Simetrical <Simetrical+wikitech@...> writes:
The legal title characters, by default, are "
%!\"$&'()*,\\-.\\/0-9:;=? <at> A-Z\\\\^_`a-z~\\x80-\\xFF+".
Therefore, a
reasonable PCRE regex (with no string escaping of backslashes et al)
might be:
/\[\[Category:([ %!"$&'()*,\-.\/0-9:;=? <at>
A-Z\\^_`a-z~\x80-\xFF+]+)\]\]/i
Note that one also needs to cope with leading and trailing spaces, and the
"Category" is case-insensitive. So probably something more like:
\[\[ *[Cc][Aa][Tt][Ee][Gg][Oo][Rr][Yy] *: * ...
Which would give you the category name. Hopefully.
In most cases.
Because other things can make a title invalid. Basically, it's a
mess, and the only surefire way around it is using MediaWiki itself to
do the parsing.
Or, to download categorylink.sql file from the same dump, and use the entries
from that. A bit redundant if one needs to parse the markup anyway, though...

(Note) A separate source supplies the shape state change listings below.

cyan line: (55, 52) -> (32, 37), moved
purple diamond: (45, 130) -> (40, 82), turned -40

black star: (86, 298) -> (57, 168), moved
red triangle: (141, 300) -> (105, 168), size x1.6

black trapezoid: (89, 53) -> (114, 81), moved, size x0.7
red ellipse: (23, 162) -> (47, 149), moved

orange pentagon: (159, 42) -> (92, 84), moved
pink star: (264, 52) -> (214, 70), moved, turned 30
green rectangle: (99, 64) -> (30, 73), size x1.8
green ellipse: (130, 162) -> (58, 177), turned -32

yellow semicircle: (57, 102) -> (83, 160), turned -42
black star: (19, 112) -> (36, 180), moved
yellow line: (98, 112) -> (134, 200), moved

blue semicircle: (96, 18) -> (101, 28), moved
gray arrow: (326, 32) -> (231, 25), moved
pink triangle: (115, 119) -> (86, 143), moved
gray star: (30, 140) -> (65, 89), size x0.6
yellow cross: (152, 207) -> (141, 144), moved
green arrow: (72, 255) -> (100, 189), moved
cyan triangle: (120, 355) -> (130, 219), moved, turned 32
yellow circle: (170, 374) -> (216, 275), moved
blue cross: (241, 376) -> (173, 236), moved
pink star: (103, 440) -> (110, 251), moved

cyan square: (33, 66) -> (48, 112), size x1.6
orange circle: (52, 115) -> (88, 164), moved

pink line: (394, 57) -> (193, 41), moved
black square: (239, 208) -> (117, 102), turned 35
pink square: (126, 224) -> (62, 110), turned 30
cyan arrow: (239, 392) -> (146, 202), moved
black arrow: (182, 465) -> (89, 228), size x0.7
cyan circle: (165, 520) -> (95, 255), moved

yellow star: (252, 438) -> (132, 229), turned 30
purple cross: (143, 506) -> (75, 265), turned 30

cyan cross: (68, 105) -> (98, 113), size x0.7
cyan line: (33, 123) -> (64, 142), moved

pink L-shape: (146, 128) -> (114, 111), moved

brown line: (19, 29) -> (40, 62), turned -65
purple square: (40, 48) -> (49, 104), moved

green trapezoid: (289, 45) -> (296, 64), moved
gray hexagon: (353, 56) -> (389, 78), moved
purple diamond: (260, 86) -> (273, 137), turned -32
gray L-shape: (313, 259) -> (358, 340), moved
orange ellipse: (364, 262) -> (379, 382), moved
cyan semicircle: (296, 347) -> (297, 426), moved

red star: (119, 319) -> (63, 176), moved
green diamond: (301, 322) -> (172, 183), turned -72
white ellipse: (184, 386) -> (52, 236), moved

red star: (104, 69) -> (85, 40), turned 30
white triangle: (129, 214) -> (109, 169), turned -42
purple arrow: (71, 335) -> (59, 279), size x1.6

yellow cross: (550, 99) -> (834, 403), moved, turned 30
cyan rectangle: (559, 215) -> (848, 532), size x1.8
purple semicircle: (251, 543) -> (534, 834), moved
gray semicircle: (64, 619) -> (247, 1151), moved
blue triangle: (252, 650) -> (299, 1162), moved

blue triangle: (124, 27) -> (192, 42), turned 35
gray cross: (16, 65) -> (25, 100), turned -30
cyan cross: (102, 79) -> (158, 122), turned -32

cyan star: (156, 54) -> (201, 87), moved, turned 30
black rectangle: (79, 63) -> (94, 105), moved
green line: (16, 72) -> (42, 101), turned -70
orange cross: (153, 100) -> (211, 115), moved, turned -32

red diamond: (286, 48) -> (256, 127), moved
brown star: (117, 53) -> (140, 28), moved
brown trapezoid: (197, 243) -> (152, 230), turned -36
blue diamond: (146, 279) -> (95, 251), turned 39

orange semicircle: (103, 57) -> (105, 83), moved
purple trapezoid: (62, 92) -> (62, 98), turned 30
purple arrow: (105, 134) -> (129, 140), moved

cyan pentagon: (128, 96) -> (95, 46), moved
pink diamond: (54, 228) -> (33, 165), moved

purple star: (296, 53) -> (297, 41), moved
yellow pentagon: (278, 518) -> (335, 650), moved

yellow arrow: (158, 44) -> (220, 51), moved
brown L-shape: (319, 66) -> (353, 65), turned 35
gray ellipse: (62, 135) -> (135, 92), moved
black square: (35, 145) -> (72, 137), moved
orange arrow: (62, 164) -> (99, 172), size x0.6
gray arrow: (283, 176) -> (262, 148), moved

A good first step is probably to use an XML toolkit/parser library of some kind
for whatever PL one might be using for the task. Unless one happens to be using
Haskell, I can't offer any specific advice on that... (Did the original querant
specify?) Not a complete solution, since the markup is something of an XML/HTML
mish-mash, but it'll still cope with much of the structure.
Slan,
Alai.